Well, it was worth a shot.

The Chromatic Number of the Plane is defined as the number of colors required to paint the plane such that no two points one unit distance apart are the same color. There are very simple figures that demonstrate a lower bound of 4 and an upper bound of 7 for this number. But this is more or less where knowledge of this problem has stood for the last 50 years. (See the Wikipedia page on this problem for more info.)

I didn’t really expect that I could make a breakthrough, given that real mathematicians have given serious thought to this problem and gotten nowhere, but I thought this would be fun to play with. One potentially useful starting point is to consider how much of the plane one single color could cover. A disk of unit diameter is the biggest blob we can make without two points a unit distance apart. (We’ll allow some fudging about the points on the perimeter of the disk.) We can then pack these disks into a triangular array such that the distance between nearby disks in the array is also one unit. (It’s not clear to me whether we couldn’t get a slightly higher proportion of the plane in one color by flattening the parts of the circles that are closest to other circles. But in any case, the packing with circles should be close to the best we can do.)

It was easy enough to make an array of disks in this fashion using Inkscape. I then copied the array five times, gave each of the six copies its own color, and made them all translucent, so that the overlapping areas could be readily distinguished. The point of this exercise is this: if I could find a way to arrange the six arrays of circles so that they completely covered a region of the plane, I would be able to demonstrate the existence of a coloring that uses only six colors. In other words, I would have decreased the upper bound of the chromatic number of the plane by one, which would have been a significant mathematical result. Note that the circles could and would overlap; any areas of overlap would consist of points that could belong to either color in a valid coloring.

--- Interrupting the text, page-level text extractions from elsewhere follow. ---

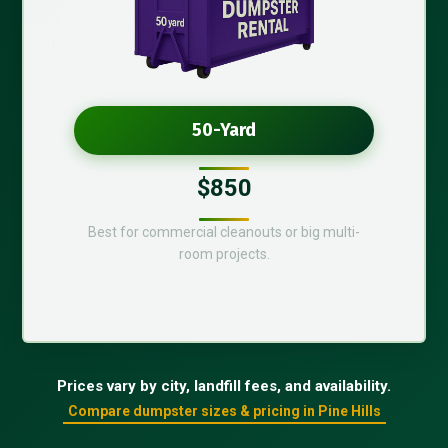
50-Yard
$850
Best for commercial cleanouts or big multi-
room projects.
Prices vary by city, landfill fees, and availability.
Compare dumpster sizes & pricing in Pine Hills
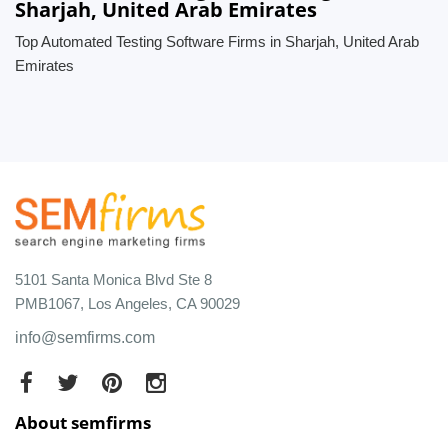
Sharjah, United Arab Emirates
Top Automated Testing Software Firms in Sharjah, United Arab
Emirates
5101 Santa Monica Blvd Ste 8
PMB1067, Los Angeles, CA 90029
info@semfirms.com
About semfirms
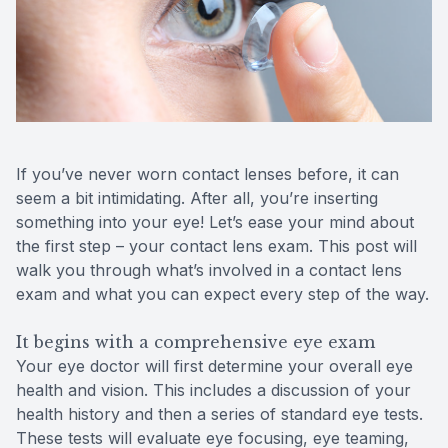
Reviews
Contact Us
If you’ve never worn contact lenses before, it can
seem a bit intimidating. After all, you’re inserting
something into your eye! Let’s ease your mind about
the first step – your contact lens exam. This post will
walk you through what’s involved in a contact lens
exam and what you can expect every step of the way.
It begins with a comprehensive eye exam
Your eye doctor will first determine your overall eye
health and vision. This includes a discussion of your
health history and then a series of standard eye tests.
These tests will evaluate eye focusing, eye teaming,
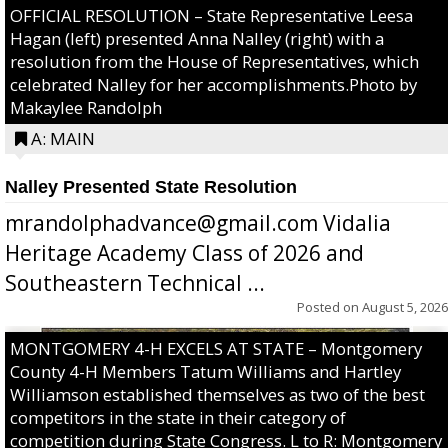
OFFICIAL RESOLUTION – State Representative Leesa
Hagan (left) presented Anna Nalley (right) with a
resolution from the House of Representatives, which
celebrated Nalley for her accomplishments.Photo by
Makaylee Randolph
A: MAIN
Nalley Presented State Resolution
mrandolphadvance@gmail.com Vidalia
Heritage Academy Class of 2026 and
Southeastern Technical ...
Posted on
August 5, 2026
MONTGOMERY 4-H EXCELS AT STATE – Montgomery
County 4-H Members Tatum Williams and Hartley
Williamson established themselves as two of the best
competitors in the state in their category of
competition during State Congress. L to R: Montgomery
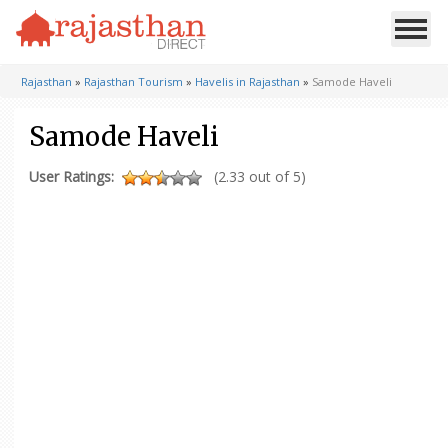
Rajasthan
»
Rajasthan Tourism
»
Havelis in Rajasthan
»
Samode Haveli
Samode Haveli
User Ratings:
(2.33 out of 5)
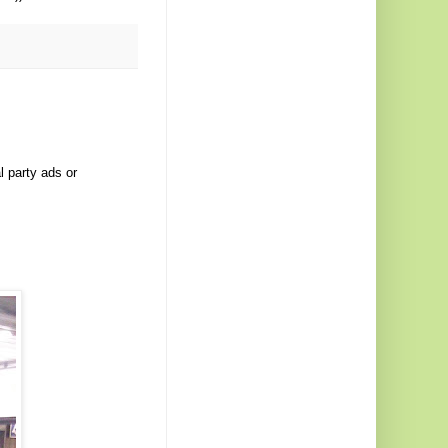
l party ads or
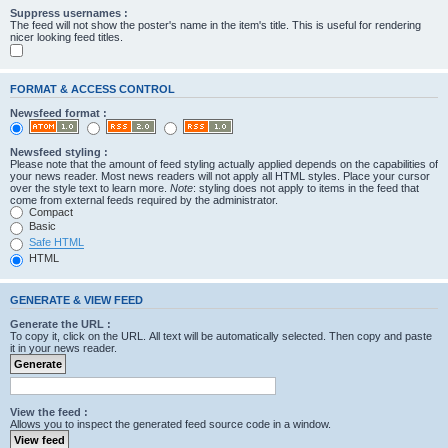
Suppress usernames :
The feed will not show the poster's name in the item's title. This is useful for rendering
nicer looking feed titles.
FORMAT & ACCESS CONTROL
Newsfeed format :
Newsfeed styling :
Please note that the amount of feed styling actually applied depends on the capabilities of
your news reader. Most news readers will not apply all HTML styles. Place your cursor
over the style text to learn more.
Note
: styling does not apply to items in the feed that
come from external feeds required by the administrator.
Compact
Basic
Safe HTML
HTML
GENERATE & VIEW FEED
Generate the URL :
To copy it, click on the URL. All text will be automatically selected. Then copy and paste
it in your news reader.
View the feed :
Allows you to inspect the generated feed source code in a window.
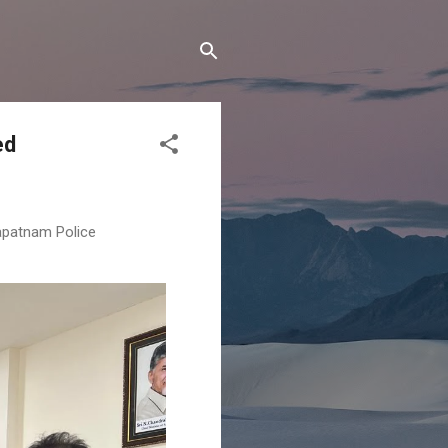
ed
apatnam Police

As you can see, I failed. The illustration above was about the best I could do. The white gaps represent areas that could not be colored with any of the six colors. Failing here really proves nothing. Even if I could prove that no coloring using disk arrays like these could work, it wouldn’t prove that there wasn’t some other way to partition the plane that would work better. In fact, Ed Pegg found a configuration where the amount of space needed by the seventh color is very tiny indeed, which gives some hope that 6 colors is possible.

If I could prove that this array of circles really represented the greatest possible proportion of the plane that could be taken up by a single color, (which I can’t) I would in fact be able to improve the *lower* bound of the CNP. If I didn’t make a mistake, the proportion of the plane taken up by the array of circles works out to *π*/(8·sqrt(3)), or about .227. Since this is less than ¼, that would mean that the total area that could be taken by 4 colors could not cover the whole plane. Part of the problem here is that even if one could show that the array of circles had the highest proportion of the plane of any “nice” arrangement, it might turn out that an actual coloring of the plane with the fewest colors would end up taking the form of interpenetrating fractal foams, where no individual piece has a measurable area.